-- EXERCISE REQUIREMENTS --
Set down exactly the lines that run from the line with "service.eshop" to the end of the data, and nothing else.
___ DATASET RECORDS
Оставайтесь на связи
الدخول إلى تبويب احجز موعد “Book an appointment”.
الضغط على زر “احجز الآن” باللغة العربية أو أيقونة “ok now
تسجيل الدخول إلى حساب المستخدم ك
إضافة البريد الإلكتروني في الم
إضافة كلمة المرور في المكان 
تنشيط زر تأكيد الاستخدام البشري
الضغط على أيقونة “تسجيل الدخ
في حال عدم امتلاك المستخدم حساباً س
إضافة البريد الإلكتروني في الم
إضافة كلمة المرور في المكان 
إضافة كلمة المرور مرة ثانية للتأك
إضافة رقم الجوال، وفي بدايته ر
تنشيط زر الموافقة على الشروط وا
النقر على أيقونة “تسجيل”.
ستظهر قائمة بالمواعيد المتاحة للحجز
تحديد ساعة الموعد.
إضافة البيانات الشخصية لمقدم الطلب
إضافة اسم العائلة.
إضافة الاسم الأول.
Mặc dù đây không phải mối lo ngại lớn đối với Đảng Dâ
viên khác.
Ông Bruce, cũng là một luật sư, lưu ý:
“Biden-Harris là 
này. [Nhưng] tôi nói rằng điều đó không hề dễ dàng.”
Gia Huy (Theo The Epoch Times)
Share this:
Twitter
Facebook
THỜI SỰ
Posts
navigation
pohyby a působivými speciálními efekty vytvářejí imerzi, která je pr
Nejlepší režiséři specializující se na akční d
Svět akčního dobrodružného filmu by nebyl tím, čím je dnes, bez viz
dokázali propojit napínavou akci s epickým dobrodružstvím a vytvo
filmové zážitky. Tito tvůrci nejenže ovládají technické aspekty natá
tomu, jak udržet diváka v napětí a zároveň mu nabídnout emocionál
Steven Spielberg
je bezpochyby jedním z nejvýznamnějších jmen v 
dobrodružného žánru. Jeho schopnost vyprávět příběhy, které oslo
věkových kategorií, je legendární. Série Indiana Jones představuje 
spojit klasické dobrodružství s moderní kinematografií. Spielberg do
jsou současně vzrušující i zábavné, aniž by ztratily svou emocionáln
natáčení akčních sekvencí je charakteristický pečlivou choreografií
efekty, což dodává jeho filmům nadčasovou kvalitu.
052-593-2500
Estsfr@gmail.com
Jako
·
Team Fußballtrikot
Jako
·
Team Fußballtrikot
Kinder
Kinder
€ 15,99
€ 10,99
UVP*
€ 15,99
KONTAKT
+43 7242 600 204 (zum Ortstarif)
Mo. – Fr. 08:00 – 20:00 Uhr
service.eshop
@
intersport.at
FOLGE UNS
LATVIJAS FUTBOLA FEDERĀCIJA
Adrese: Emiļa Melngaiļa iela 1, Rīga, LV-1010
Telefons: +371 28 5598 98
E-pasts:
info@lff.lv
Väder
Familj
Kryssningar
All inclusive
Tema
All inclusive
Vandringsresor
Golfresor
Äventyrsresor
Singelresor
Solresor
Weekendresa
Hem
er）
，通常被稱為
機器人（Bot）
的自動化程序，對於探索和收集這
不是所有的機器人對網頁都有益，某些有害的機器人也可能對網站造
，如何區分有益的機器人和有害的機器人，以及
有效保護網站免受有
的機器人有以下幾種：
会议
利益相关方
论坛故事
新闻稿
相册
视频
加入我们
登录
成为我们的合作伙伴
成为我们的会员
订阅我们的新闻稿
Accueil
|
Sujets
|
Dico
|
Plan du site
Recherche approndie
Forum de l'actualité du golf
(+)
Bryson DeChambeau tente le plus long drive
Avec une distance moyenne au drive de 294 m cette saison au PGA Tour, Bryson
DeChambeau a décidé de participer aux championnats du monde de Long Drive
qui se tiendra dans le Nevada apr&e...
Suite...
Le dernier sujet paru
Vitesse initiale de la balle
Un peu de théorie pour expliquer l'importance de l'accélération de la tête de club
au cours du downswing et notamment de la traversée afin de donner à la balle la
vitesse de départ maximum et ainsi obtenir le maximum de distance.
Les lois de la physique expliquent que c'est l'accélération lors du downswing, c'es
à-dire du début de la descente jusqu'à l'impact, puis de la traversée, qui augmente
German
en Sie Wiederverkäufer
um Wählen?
______
-- RESULT OF THIS EXERCISE --
service.eshop
@
intersport.at
FOLGE UNS
LATVIJAS FUTBOLA FEDERĀCIJA
Adrese: Emiļa Melngaiļa iela 1, Rīga, LV-1010
Telefons: +371 28 5598 98
E-pasts:
info@lff.lv
Väder
Familj
Kryssningar
All inclusive
Tema
All inclusive
Vandringsresor
Golfresor
Äventyrsresor
Singelresor
Solresor
Weekendresa
Hem
er）
，通常被稱為
機器人（Bot）
的自動化程序，對於探索和收集這
不是所有的機器人對網頁都有益，某些有害的機器人也可能對網站造
，如何區分有益的機器人和有害的機器人，以及
有效保護網站免受有
的機器人有以下幾種：
会议
利益相关方
论坛故事
新闻稿
相册
视频
加入我们
登录
成为我们的合作伙伴
成为我们的会员
订阅我们的新闻稿
Accueil
|
Sujets
|
Dico
|
Plan du site
Recherche approndie
Forum de l'actualité du golf
(+)
Bryson DeChambeau tente le plus long drive
Avec une distance moyenne au drive de 294 m cette saison au PGA Tour, Bryson
DeChambeau a décidé de participer aux championnats du monde de Long Drive
qui se tiendra dans le Nevada apr&e...
Suite...
Le dernier sujet paru
Vitesse initiale de la balle
Un peu de théorie pour expliquer l'importance de l'accélération de la tête de club
au cours du downswing et notamment de la traversée afin de donner à la balle la
vitesse de départ maximum et ainsi obtenir le maximum de distance.
Les lois de la physique expliquent que c'est l'accélération lors du downswing, c'es
à-dire du début de la descente jusqu'à l'impact, puis de la traversée, qui augmente
German
en Sie Wiederverkäufer
um Wählen?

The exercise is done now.